Selling, general and administrative ("SG&A") expenses for the second quarter of 2017 were $55.3 million, a $12.5 million increase over second quarter of 2016 SG&A expenses of $42.8 million. SG&A expenses for the first six months of 2017 were $108.3 million, a $24.8 million increase over SG&A expenses of $83.4 million for the same period in 2016. Increases in SG&A were primarily due to the continuation of the buildup of the Company's direct sales force in Wound Care and SSO sales channels, as well as legal costs.
The company recorded an income tax credit in the quarter of $1.0 million as compared to income tax expense of $1.5 million in the second quarter of 2016. The credit was due to a large compensation related discrete income tax benefit driven by a greater number of stock option exercises in the quarter.
The Company distinguishes revenue in two categories: (1) Wound Care and (2) Surgical Sports Medicine and OEM (SSO) applications. For the second quarter of 2017, Wound Care revenue was $54.7 million, representing a year over year increase of 30%, driven by continued sales force and market expansion.

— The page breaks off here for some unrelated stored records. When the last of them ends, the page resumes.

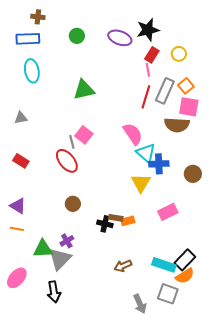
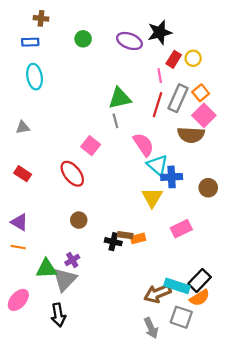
blue rectangle: (28, 39) -> (30, 42), size x0.7
red rectangle: (152, 55) -> (174, 59), moved
green triangle: (84, 90) -> (120, 98), moved
pink square: (189, 107) -> (204, 115), turned 35
gray line: (72, 142) -> (115, 121), moved
brown arrow: (123, 266) -> (158, 293), moved, size x1.4

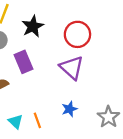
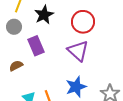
blue star: (69, 109) -> (76, 87), size x1.5

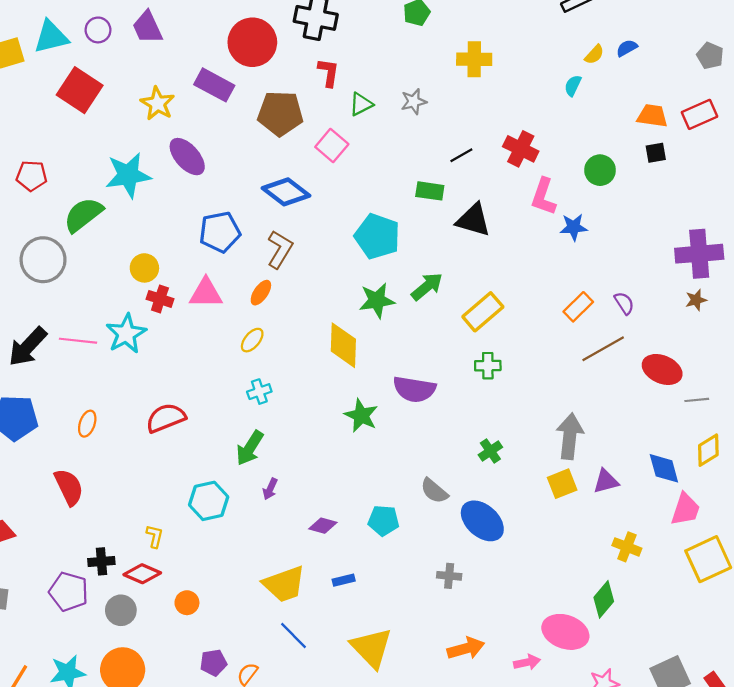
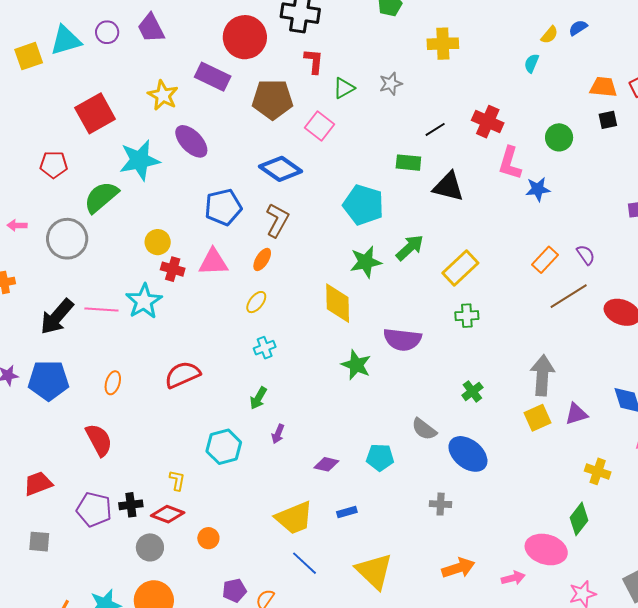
red square: (80, 90) -> (95, 113), moved, turned 30
green arrow: (250, 448) -> (258, 398), size x0.7
purple pentagon: (69, 592) -> (94, 509), moved

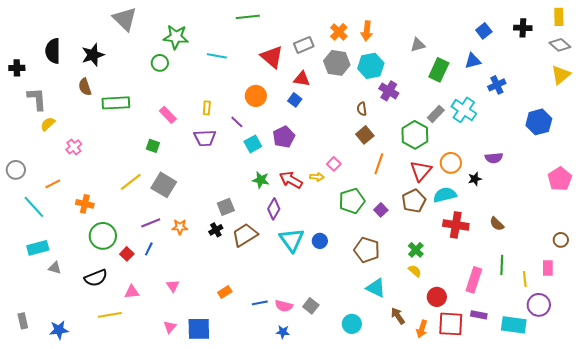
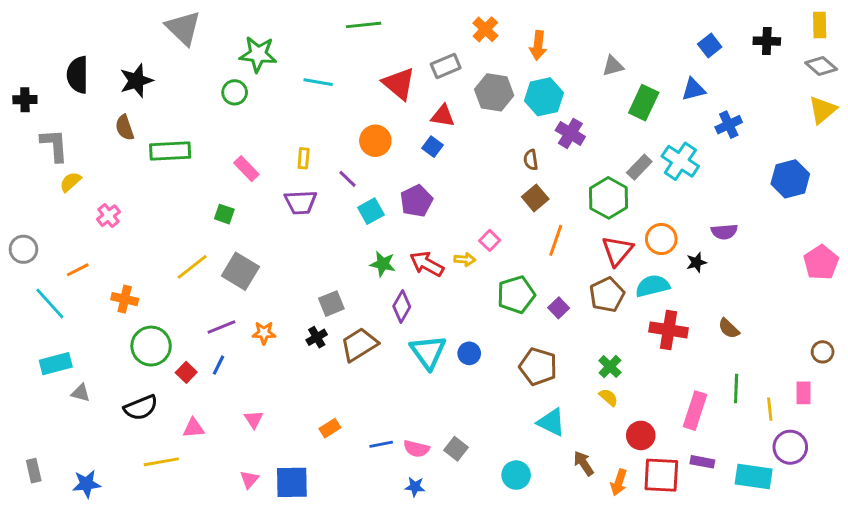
orange cross: (339, 32) -> (485, 29), moved

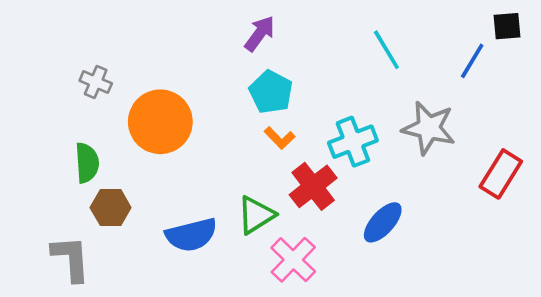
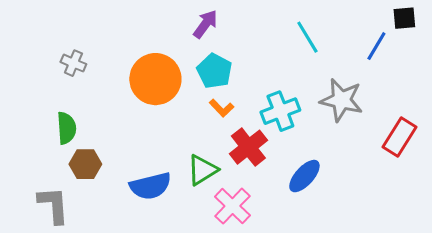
orange circle: (160, 122) -> (155, 79), moved

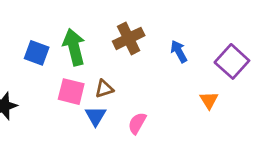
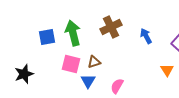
blue square: (37, 53) -> (47, 37), turned -30

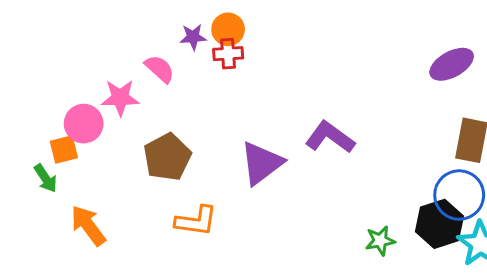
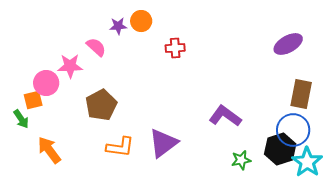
red cross: (228, 54) -> (175, 48), moved
purple L-shape: (330, 137) -> (225, 116), moved
purple triangle: (262, 163) -> (163, 143), moved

SSO revenue was $21.7 million, represents a 42% increase over prior year driven by sales force expansion and new product introductions.
Third Quarter and Full Year 2017 Guidance Highlights
MiMedx provided its revenue guidance for the third quarter of 2017, increased both the upper and the lower ends of its revenue guidance range for full year 2017, and increased the lower end of its guidance range for full year gross profit margins. The Company's third quarter and full year 2017 guidance includes:
- Third quarter of 2017 revenue forecasted to be in the range of $79 to $80 million
- 2017 revenue guidance increased to the range of $309 to $311 million
- Gross profit margins for 2017 expected to be in the range of 87% to 88%
- GAAP EPS for 2017 projected to be in the range of $0.18 to $0.20
- Adjusted EPS* for 2017 projected to be in the range of $0.31 to $0.33
"Our first six months of 2017 was extremely strong and we are very confident in our ability to meet or exceed our 2017 expectations," concluded Petit.

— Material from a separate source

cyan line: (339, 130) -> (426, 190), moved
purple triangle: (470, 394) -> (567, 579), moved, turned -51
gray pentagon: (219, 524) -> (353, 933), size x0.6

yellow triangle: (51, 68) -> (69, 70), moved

MiMedx will host a live broadcast of its second quarter conference call on Thursday, July 27, 2017 at 10:30 a.m. eastern time. A listen-only simulcast of the MiMedx conference call will be available online at the Company's website at www.mimedx.com. A 30-day online replay will be available approximately one hour following the conclusion of the live broadcast. The replay can also be found on the Company's website at www.mimedx.com.

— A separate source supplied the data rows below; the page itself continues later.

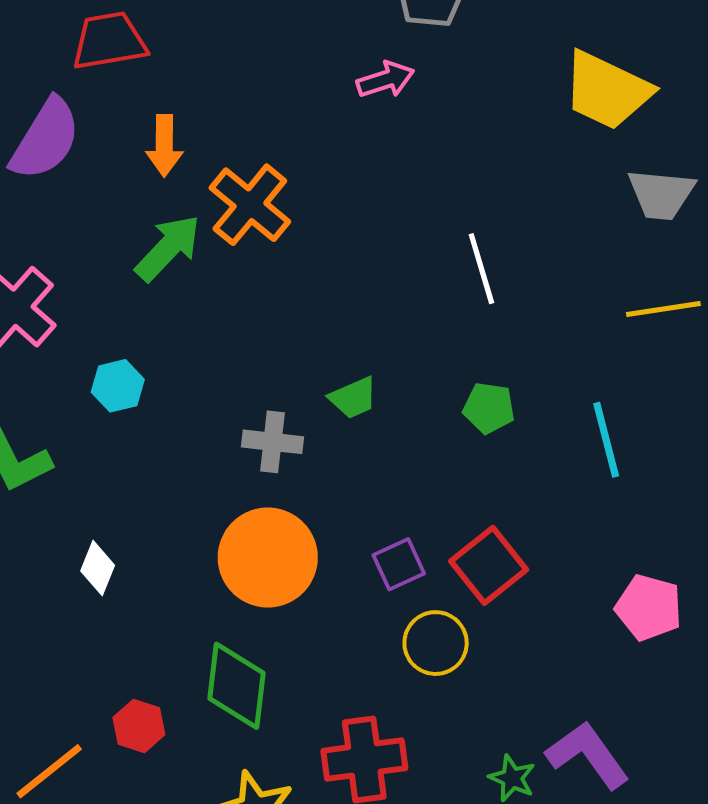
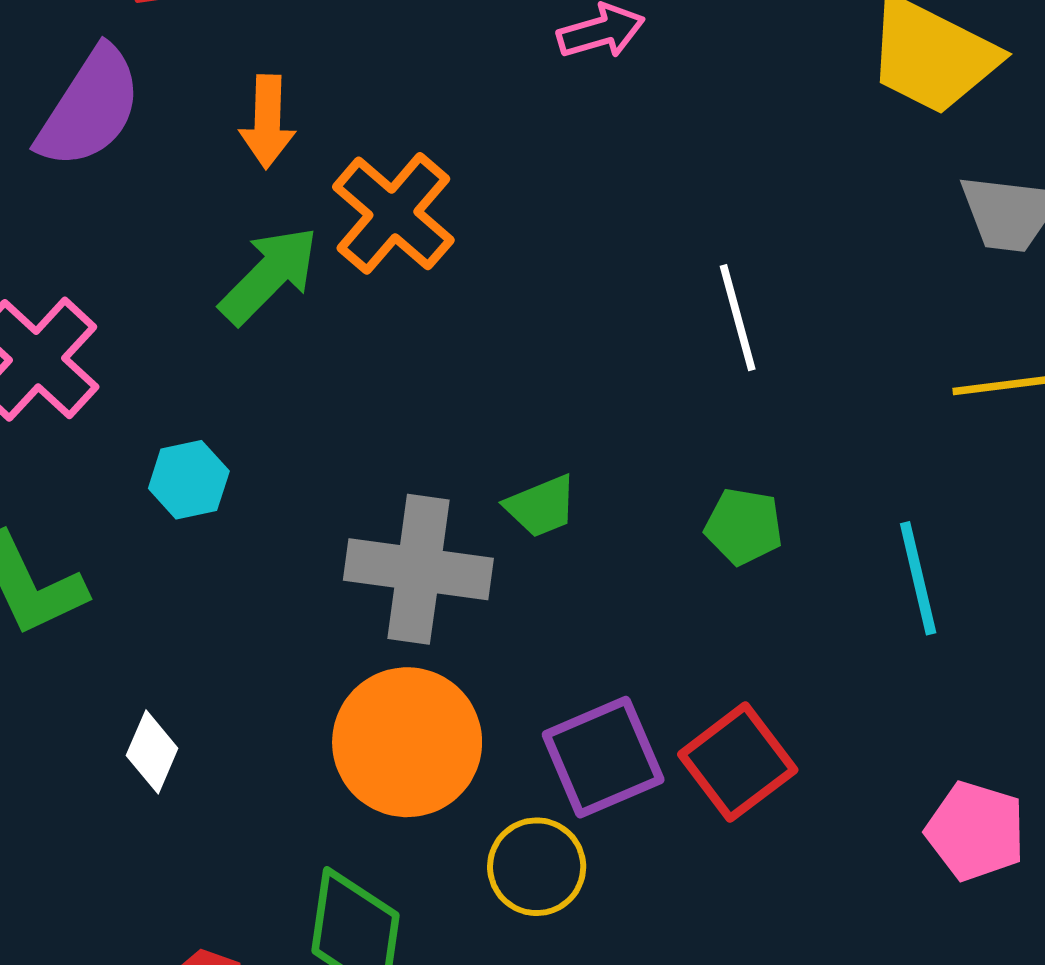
gray cross: (272, 442) -> (418, 569), size x1.6
purple square: (399, 564) -> (603, 757), size x1.5
yellow circle: (436, 643) -> (537, 867), moved

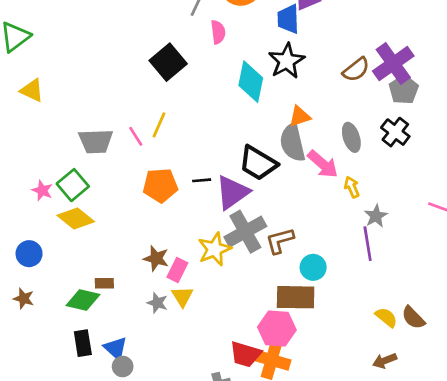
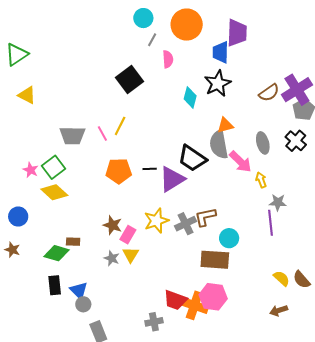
cyan diamond: (251, 82) -> (190, 97), size x0.7
gray star: (376, 216) -> (278, 202), turned 30
gray cross: (245, 232) -> (186, 224), moved, size x0.7
pink hexagon: (277, 329) -> (213, 297), moved

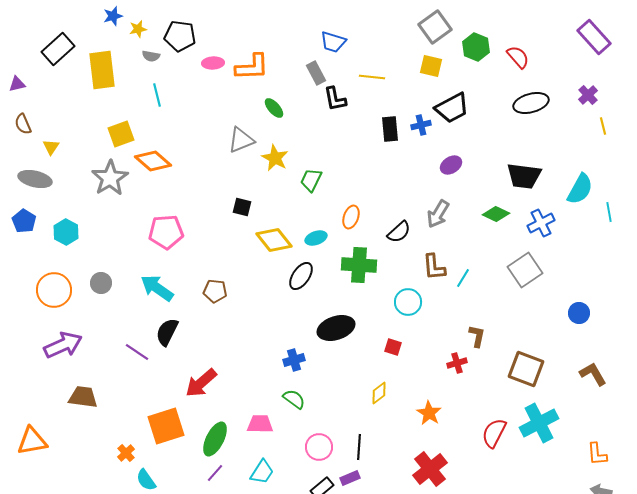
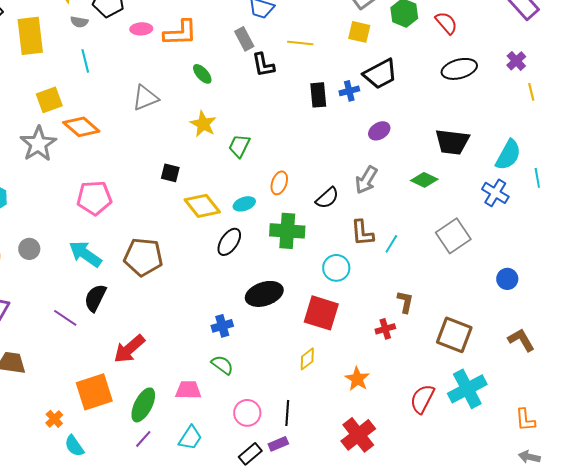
gray triangle: (241, 140) -> (145, 98), moved
blue cross: (541, 223) -> (495, 193), moved, turned -32
brown pentagon: (215, 291) -> (143, 257), size x1.6
red square: (393, 347) -> (321, 313), size x2.0

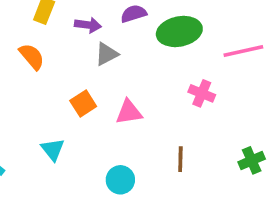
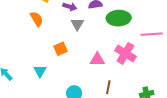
gray triangle: (107, 54) -> (77, 24), turned -40
pink cross: (202, 93) -> (125, 53), size x1.5
pink triangle: (129, 112) -> (97, 59), moved

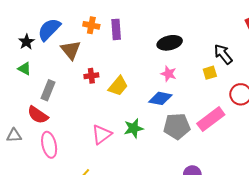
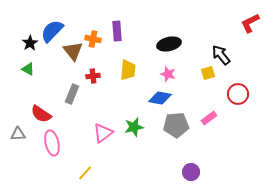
orange cross: (91, 25) -> (93, 39), moved
yellow trapezoid: (118, 86) -> (128, 70), moved, turned -35
gray rectangle: (48, 90) -> (72, 94), moved
pink rectangle: (211, 119) -> (209, 118), size x0.6

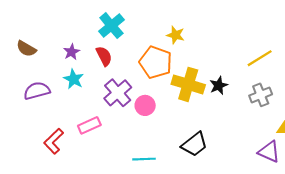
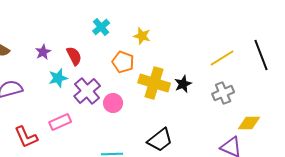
cyan cross: (111, 26) -> (101, 27), moved, size x0.7
orange pentagon: (156, 62) -> (123, 62), size x0.7
cyan star: (74, 79) -> (58, 78), moved, turned 30
red L-shape: (54, 141) -> (26, 137), turned -70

Use of Non-GAAP Financial Measures
Management has disclosed adjusted financial measurements in this press announcement that present financial information that is not in accordance with generally accepted accounting principles ("GAAP"). These measurements are not a substitute for GAAP measurements, although Company management uses these measurements as aids in monitoring the Company's on-going financial performance from quarter-to-quarter and year-to-year on a regular basis and for benchmarking against other medical technology companies. For a reconciliation of these non-GAAP financial measures to the most directly comparable GAAP financial measure, see the accompanying tables to this release. Adjusted financial measures used by the Company may be calculated differently from, and therefore may not be comparable to, similarly titled measures used by other companies. Investors should consider adjusted measures in addition to, and not as a substitute for, or superior to, financial performance measures prepared in accordance with GAAP.
MiMedx® is a biopharmaceutical company developing and marketing regenerative biologics utilizing human placental tissue allografts with patent-protected processes for multiple sectors of healthcare.